Find every line in the records below that contains the word "لجلب", and copy each such line.

Extracted page text data:
•••
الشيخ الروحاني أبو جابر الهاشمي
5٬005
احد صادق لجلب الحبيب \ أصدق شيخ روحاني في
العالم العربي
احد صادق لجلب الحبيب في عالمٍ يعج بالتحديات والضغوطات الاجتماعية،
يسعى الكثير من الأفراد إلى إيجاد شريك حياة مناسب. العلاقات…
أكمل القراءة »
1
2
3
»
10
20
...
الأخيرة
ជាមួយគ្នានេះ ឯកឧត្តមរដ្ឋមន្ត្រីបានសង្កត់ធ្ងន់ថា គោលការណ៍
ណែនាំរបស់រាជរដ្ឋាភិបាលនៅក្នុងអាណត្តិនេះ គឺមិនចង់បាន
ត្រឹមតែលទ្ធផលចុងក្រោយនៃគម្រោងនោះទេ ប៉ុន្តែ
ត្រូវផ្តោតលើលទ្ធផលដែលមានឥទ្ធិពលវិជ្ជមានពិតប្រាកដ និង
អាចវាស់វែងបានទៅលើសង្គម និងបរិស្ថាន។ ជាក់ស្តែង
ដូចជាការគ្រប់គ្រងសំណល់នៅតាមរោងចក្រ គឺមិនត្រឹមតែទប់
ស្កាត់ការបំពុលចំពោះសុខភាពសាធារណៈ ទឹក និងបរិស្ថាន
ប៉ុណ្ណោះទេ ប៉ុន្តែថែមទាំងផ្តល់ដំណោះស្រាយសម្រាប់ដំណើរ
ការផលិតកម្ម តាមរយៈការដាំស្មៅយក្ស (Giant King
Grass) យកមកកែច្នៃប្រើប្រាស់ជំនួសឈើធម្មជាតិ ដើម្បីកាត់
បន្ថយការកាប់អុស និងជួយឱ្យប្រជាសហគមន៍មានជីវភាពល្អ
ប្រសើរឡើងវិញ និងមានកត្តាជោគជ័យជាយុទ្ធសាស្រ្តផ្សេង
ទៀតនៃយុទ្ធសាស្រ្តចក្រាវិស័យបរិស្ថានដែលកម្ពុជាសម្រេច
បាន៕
•••
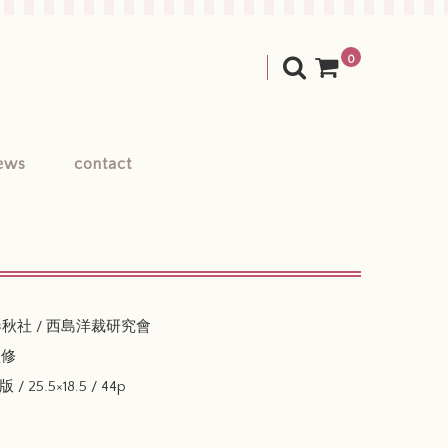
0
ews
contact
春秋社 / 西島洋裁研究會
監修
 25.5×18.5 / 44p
•••
● **SOLVED EXERCISE**:
احد صادق لجلب الحبيب \ أصدق شيخ روحاني في
احد صادق لجلب الحبيب في عالمٍ يعج بالتحديات والضغوطات الاجتماعية،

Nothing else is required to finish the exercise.